§ **The problem**:
Nothing but the lines below between the line holding "Brzuszki na piłce gimnastycznej" and the line holding "około 10-12%, dla kobiet około 14-18%.", inclusive, should appear in the answer, each set down exactly.
*** Material shown ***
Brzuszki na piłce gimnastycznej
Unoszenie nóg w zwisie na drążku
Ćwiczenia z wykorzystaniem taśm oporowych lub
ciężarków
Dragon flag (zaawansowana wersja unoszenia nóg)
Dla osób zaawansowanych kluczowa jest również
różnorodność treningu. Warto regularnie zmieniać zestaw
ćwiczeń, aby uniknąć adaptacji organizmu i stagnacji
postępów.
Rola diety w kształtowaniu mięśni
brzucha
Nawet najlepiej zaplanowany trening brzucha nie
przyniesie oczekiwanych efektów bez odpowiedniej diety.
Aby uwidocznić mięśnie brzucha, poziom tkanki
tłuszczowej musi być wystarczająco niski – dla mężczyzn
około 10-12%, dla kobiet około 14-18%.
*** End of Material shown ***
*** Material shown ***
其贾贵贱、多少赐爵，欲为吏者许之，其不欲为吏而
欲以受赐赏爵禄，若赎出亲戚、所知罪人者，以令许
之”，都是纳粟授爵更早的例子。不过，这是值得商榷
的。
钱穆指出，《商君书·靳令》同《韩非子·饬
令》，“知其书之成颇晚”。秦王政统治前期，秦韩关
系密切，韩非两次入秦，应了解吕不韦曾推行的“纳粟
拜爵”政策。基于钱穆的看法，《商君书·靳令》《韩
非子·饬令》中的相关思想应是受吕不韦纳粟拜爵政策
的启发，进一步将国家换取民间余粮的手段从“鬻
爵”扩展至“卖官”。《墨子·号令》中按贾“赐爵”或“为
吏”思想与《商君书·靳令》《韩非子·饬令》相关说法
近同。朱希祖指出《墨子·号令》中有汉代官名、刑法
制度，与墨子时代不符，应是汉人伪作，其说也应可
*** End of Material shown ***
§ **Solution**:
Brzuszki na piłce gimnastycznej
Unoszenie nóg w zwisie na drążku
Ćwiczenia z wykorzystaniem taśm oporowych lub
ciężarków
Dragon flag (zaawansowana wersja unoszenia nóg)
Dla osób zaawansowanych kluczowa jest również
różnorodność treningu. Warto regularnie zmieniać zestaw
ćwiczeń, aby uniknąć adaptacji organizmu i stagnacji
postępów.
Rola diety w kształtowaniu mięśni
brzucha
Nawet najlepiej zaplanowany trening brzucha nie
przyniesie oczekiwanych efektów bez odpowiedniej diety.
Aby uwidocznić mięśnie brzucha, poziom tkanki
tłuszczowej musi być wystarczająco niski – dla mężczyzn
około 10-12%, dla kobiet około 14-18%.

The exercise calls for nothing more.